I had to unwrap the glass. It had already been packed, and I stepped on the newspaper that had been used to wrap the glass when I sat down at the kitchen table. One of the articles mentioned your upcoming retrospective and auction in New York. The advertisement had been placed some months ago. The rustling sound of the paper seemed to echo throughout the vacancy of an achromatic existence, a place where honest colors became emaciated, starved of their nutrients by the cruel event that had passed. Everything after that was lonely, and every morning that should have heralded a new day and a new beginning was stillborn.

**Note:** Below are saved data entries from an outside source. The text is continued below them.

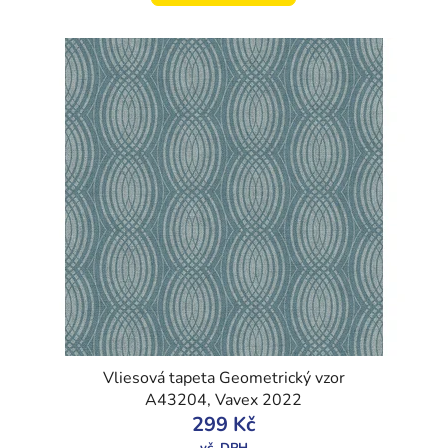
Vliesová tapeta Geometrický vzor
A43204, Vavex 2022
299 Kč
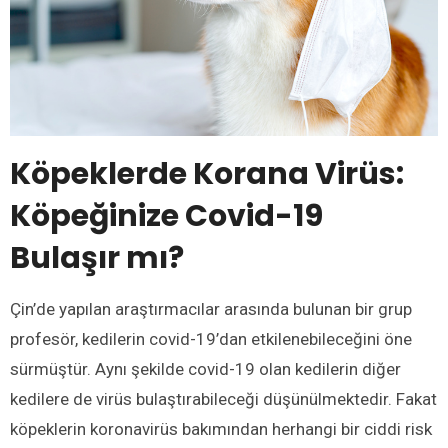
Köpeklerde Korana Virüs:
Köpeğinize Covid-19
Bulaşır mı?
Çin’de yapılan araştırmacılar arasında bulunan bir grup
profesör, kedilerin covid-19’dan etkilenebileceğini öne
sürmüştür. Aynı şekilde covid-19 olan kedilerin diğer
kedilere de virüs bulaştırabileceği düşünülmektedir. Fakat
köpeklerin koronavirüs bakımından herhangi bir ciddi risk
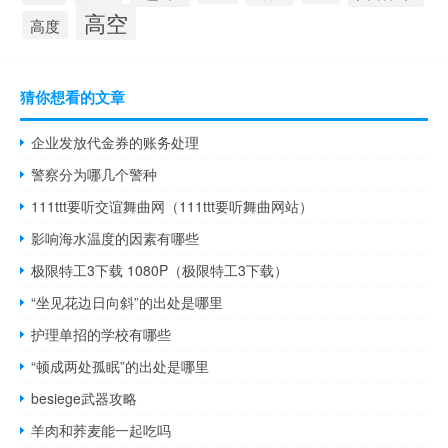
高空
高度
猜你想看的文章
企业发放代金券的账务处理
警察分为哪几个警种
111ttt要听交谊舞曲网（111ttt要听舞曲网站）
影响海水温度的因素有哪些
极限特工3下载 1080P（极限特工3下载）
“坐见花边日向斜”的出处是哪里
护理单招的学校有哪些
“顿成两处孤眠”的出处是哪里
besiege武器攻略
羊肉和荞麦能一起吃吗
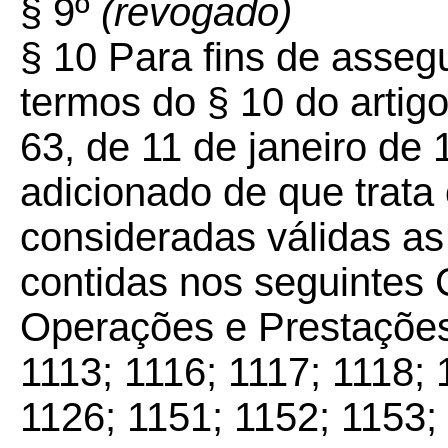
§ 9º
(revogado)
§ 10 Para fins de asseg
termos do § 10 do artig
63, de 11 de janeiro de 
adicionado de que trata
consideradas válidas a
contidas nos seguintes 
Operações e Prestações
1113; 1116; 1117; 1118; 
1126; 1151; 1152; 1153;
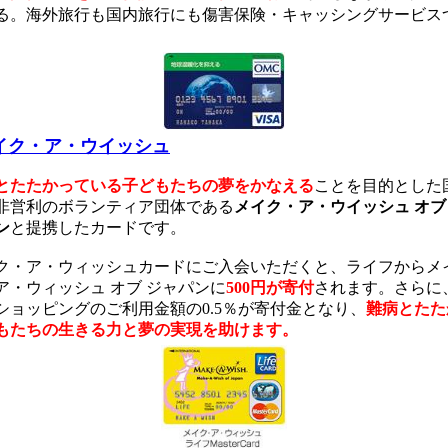
る。海外旅行も国内旅行にも傷害保険・キャッシングサービス
イク・ア・ウイッシュ
とたたかっている子どもたちの夢をかなえる
ことを目的とした
非営利のボランティア団体である
メイク・ア・ウイッシュ オブ
ン
と提携したカードです。
ク・ア・ウィッシュカードにご入会いただくと、ライフからメ
ア・ウィッシュ オブ ジャパンに
500円が寄付
されます。さらに
ショッピングのご利用金額の0.5％が寄付金となり、
難病とたた
もたちの生きる力と夢の実現を助けます。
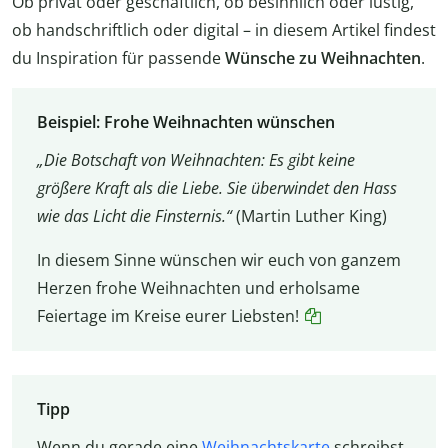
Ob privat oder geschäftlich, ob besinnlich oder lustig,
ob handschriftlich oder digital – in diesem Artikel findest
du Inspiration für passende
Wünsche zu Weihnachten
.
Beispiel: Frohe Weihnachten wünschen
„Die Botschaft von Weihnachten: Es gibt keine
größere Kraft als die Liebe. Sie überwindet den Hass
wie das Licht die Finsternis.“
(Martin Luther King)
In diesem Sinne wünschen wir euch von ganzem
Herzen frohe Weihnachten und erholsame
Feiertage im Kreise eurer Liebsten!
Tipp
Wenn du gerade eine
Weihnachtskarte
schreibst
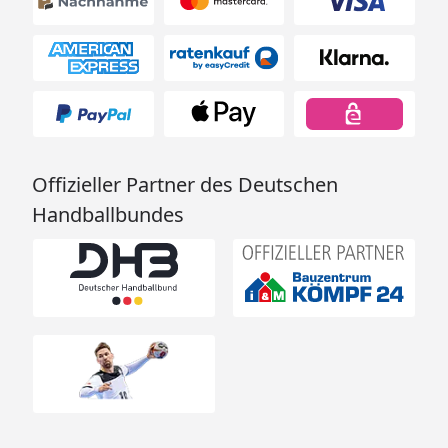
günstigen
Festpreis möglich
oder
Sorglos-Paket mit
Montage und
besonderen
Service-
Offizieller Partner des Deutschen
Leistungen zum
Handballbundes
Festpreis
Weitere
Informationen
Optionale Erweiterungen (siehe Reiter "Zubehör"):
Dachschindeln
Kletterwand
Anbauplattform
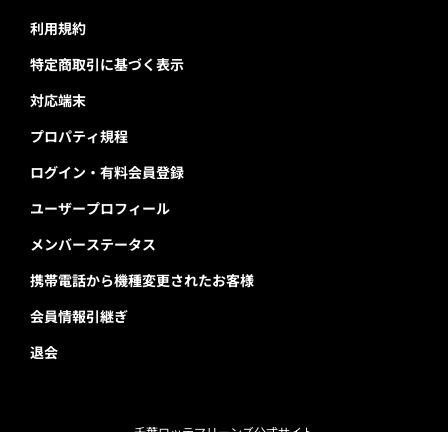
利用規約
特定商取引に基づく表示
対応端末
プロパティ規程
ログイン・有料会員登録
ユーザープロフィール
メンバーステータス
携帯電話から機種変更されたお客様
会員情報引継ぎ
退会
千葉ロッテマリーンズ公式サイト
Copyright © Chiba Lotte Marines All Rights Reserved.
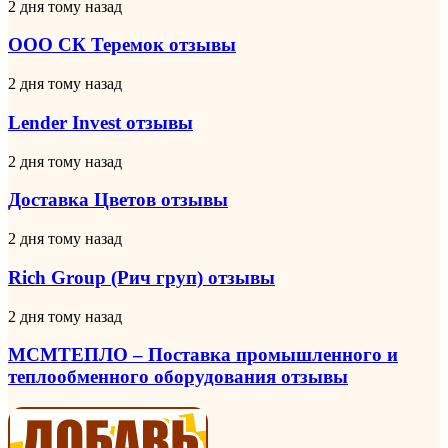
ООО
2 дня тому назад
СК
Теремок
ООО СК Теремок отзывы
отзывы
Lender
2 дня тому назад
Invest
отзывы
Lender Invest отзывы
Доставка
2 дня тому назад
Цветов
отзывы
Доставка Цветов отзывы
Rich
2 дня тому назад
Group
(Рич
Rich Group (Рич груп) отзывы
груп)
отзывы
МСМТЕПЛО
2 дня тому назад
–
Поставка
МСМТЕПЛО – Поставка промышленного и
промышленного
теплообменного оборудования отзывы
и
теплообменного
оборудования
отзывы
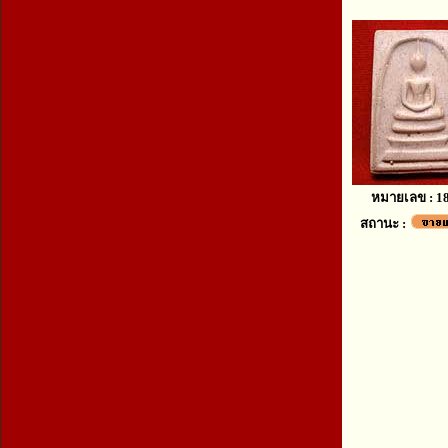
หมายเลข : 1
สถานะ :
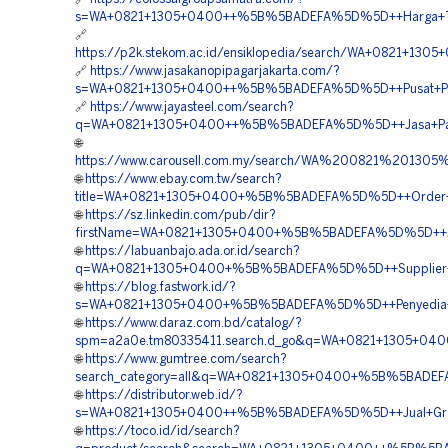
s=WA+0821+1305+0400++%5B%5BADEFA%5D%5D++Harga+Turfpa
🔗
https://p2k.stekom.ac.id/ensiklopedia/search/WA+0821+1
🔗
https://www.jasakanopipagarjakarta.com/?
s=WA+0821+1305+0400++%5B%5BADEFA%5D%5D++Pusat+Penjua
🔗
https://www.jayasteel.com/search?
q=WA+0821+1305+0400++%5B%5BADEFA%5D%5D++Jasa+Pasang
🌐
https://www.carousell.com.my/search/WA%200821%201
🌐
https://www.ebay.com.tw/search?
title=WA+0821+1305+0400+%5B%5BADEFA%5D%5D++Order+Gr
🌐
https://sz.linkedin.com/pub/dir?
firstName=WA+0821+1305+0400+%5B%5BADEFA%5D%5D++Agen
🌐
https://labuanbajo.ada.or.id/search?
q=WA+0821+1305+0400+%5B%5BADEFA%5D%5D++Supplier+Pe
🌐
https://blog.fastwork.id/?
s=WA+0821+1305+0400+%5B%5BADEFA%5D%5D++Penyedia+Pa
🌐
https://www.daraz.com.bd/catalog/?
spm=a2a0e.tm80335411.search.d_go&q=WA+0821+1305+040
🌐
https://www.gumtree.com/search?
search_category=all&q=WA+0821+1305+0400+%5B%5BADEFA%
🌐
https://distributor.web.id/?
s=WA+0821+1305+0400++%5B%5BADEFA%5D%5D++Jual+Grass+
🌐
https://toco.id/id/search?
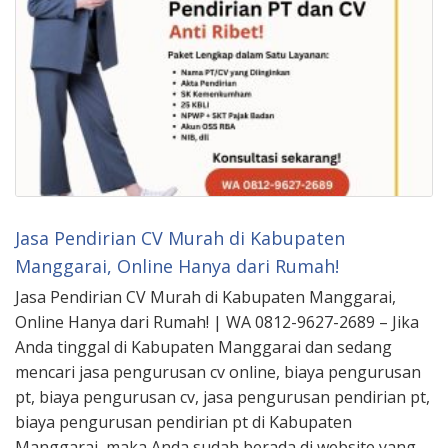
Jasa Pendirian CV Murah di Kabupaten
Manggarai, Online Hanya dari Rumah!
Jasa Pendirian CV Murah di Kabupaten Manggarai,
Online Hanya dari Rumah! | WA 0812-9627-2689 – Jika
Anda tinggal di Kabupaten Manggarai dan sedang
mencari jasa pengurusan cv online, biaya pengurusan
pt, biaya pengurusan cv, jasa pengurusan pendirian pt,
biaya pengurusan pendirian pt di Kabupaten
Manggarai, maka Anda sudah berada di website yang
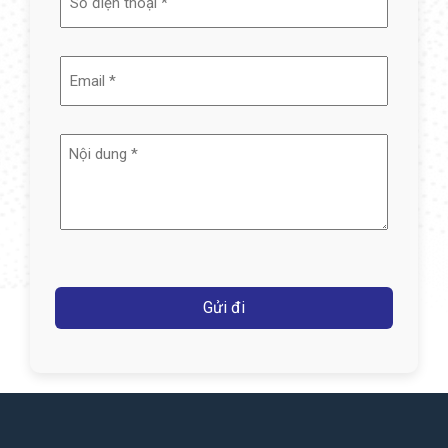
(Required)
Email
(Required)
Nội
dung
(Required)
Captcha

I stared into space. I had pinned your note to the wall with a pushpin. It stated that your attorney would contact me when the divorce was finalized, and that you had already signed the papers. You had made arrangements at the bank to have fifty percent of the funds raised at the auction from your works, to be placed into my account. I didn't care about the settlement. Somehow you knew that I wouldn't be there for the auction. Somehow you knew that I wouldn't go to New York. I hated your presumptive arrogance, and I despised myself for having opened myself up so much that allowed you to know how I thought.
***
Alone at the high school's art department, I am unable to even glance into the sullenness of my own reflection, or examine any of the paintings from past students that adorned the sterility of the dressing room. I shudder as I realize that our daughter will never be able to walk these halls and experience the highs and lows of being an adolescent, a young lady, a woman, a mother. It's hard to trace back and understand where things started to bend and finally fracture between us, where passion and pride shifted against the immobility of my own sense of reason. I felt like I had disappeared into the collective ravine of forgotten objects, like articles of clothing in a “Lost and Found,” or a damaged painting, deliberately ripped to represent an unprofitable body of work.
Placing my robe over the small dressing screen behind me, I struggle to unfasten the white buttons of my blouse. I pull down on the delicate straps of my bra, and slid each one over my shoulders, exposing my breasts as if I were going to be alone with a lover. I raise my legs slowly and step out of the shelter of my intimates. I then touch the deserted wasteland of my stomach and sense my daughter and her loss, through the retrospection of her legs struggling to kick at the comfort of my insides. I remembered your hands rushing to feel her through my body, and take part in our joy.